Lima… Empat… Tiga… Aku menghitung lambat langkah kaki Bang Kiki.
"Bang."
Zaffar menghalangi langkah Bang Kiki.
Tapi nihil. Bang Kiki dengan mudahnya menyingkirkan Si Datar. "Jangan ikut campur."
Ica terlihat ingin mendekat tapi Zaffir menahannya. Menggelengkan kepalanya kepada Ica. Ica hanya menatapku iba.
Dengan sekali hentakan Bang Kiki menarikku dari Si Bucin. Mendekat di sisinya. Bang Kiki mencengkeram pergelangan tanganku keras.
"Argh…" Aku meringis kesakitan.
"Ikut Abang." Bang Kiki menarik tanganku paksa.
"Bang sakit…"
"Dia kesakitan." Si Bucin menahan tangan Bang Kiki.
Bugh!
Dengan tangannya yang mengepal, Bang Kiki mendaratkan kepalannya di rahang kokoh Si Bucin. "Jangan berani-berani ikut campur!"
Setelah menonjok Si Bucin.
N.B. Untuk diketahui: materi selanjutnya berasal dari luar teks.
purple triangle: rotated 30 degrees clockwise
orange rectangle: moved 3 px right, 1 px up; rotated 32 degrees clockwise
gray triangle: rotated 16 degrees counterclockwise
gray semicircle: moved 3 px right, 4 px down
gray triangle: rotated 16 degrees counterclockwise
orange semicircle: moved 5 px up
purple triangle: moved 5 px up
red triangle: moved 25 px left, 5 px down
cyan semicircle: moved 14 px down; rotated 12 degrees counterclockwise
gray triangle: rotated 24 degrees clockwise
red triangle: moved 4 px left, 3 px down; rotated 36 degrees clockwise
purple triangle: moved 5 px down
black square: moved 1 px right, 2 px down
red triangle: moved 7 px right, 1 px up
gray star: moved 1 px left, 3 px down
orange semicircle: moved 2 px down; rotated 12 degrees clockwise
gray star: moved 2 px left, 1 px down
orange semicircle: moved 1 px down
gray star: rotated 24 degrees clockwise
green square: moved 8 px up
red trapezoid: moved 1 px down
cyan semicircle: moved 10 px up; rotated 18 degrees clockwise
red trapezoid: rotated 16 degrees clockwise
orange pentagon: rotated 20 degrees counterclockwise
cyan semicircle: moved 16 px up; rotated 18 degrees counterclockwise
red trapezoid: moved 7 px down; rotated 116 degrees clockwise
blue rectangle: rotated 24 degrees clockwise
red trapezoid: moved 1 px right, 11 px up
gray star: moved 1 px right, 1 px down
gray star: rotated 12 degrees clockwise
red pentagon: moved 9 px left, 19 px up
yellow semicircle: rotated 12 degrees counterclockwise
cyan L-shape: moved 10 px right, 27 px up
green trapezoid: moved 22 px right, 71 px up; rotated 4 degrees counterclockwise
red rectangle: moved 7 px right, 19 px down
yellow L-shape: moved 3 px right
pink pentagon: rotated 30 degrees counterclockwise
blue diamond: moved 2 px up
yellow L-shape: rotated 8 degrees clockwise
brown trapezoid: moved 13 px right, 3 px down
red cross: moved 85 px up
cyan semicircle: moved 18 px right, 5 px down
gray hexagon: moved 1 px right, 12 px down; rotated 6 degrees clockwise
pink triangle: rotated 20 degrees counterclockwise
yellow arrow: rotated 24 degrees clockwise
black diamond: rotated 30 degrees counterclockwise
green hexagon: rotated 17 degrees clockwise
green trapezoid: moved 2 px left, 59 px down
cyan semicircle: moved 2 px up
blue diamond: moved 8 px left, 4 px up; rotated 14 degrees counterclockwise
Bang Kiki kembali menarikku. Aku kembali meronta-ronta minta dilepaskan. Namun nihil. Aku baru tahu kemarahan Bang Kiki seimbang dengan kejahilannya.
Bang Kiki menaiki tangga yang dekat dengan dapur. Di rumah Si Kembar, mereka memang memiliki dua tangga menuju lantai atas. Satu di ruang tamu dan satunya lagi tangga yang sedang aku dan Bang Kiki naiki. Selama perjalanan beberapa pelayan rumah Si Kembar, membungkukkan badan kepadaku dan Bang Kiki sekaligus menatap takut pada Bang Kiki. Tangga ini memang dibuat khusus untuk para pelayan rumah. Tidak heran banyak pelayan yang berada di sekitar sini. Sebagian besar sudah mengenal kami—aku dan Bang Kiki.
Bang Kiki membawaku ke ruangan yang sudah menjadi markas kedua kami—ruangan Mbak Ara. Di tengah rintihanku aku masih bisa mendengus. Ternyata Bang Kiki sudah tahu sampai ke markas kami.
Bang Kiki menarik kuat pintu. Membukannya. Mendorongku ke dalam. Aku pikir dia akan mengunciku dari luar. Ternyata salah, Bang Kiki ikut masuk ke ruangan Mbak Ara. Aku bersyukur dia tidak sampai mengurungku di ruangan ini. Aku menyentuh pergelanganku yang sedikit lebam.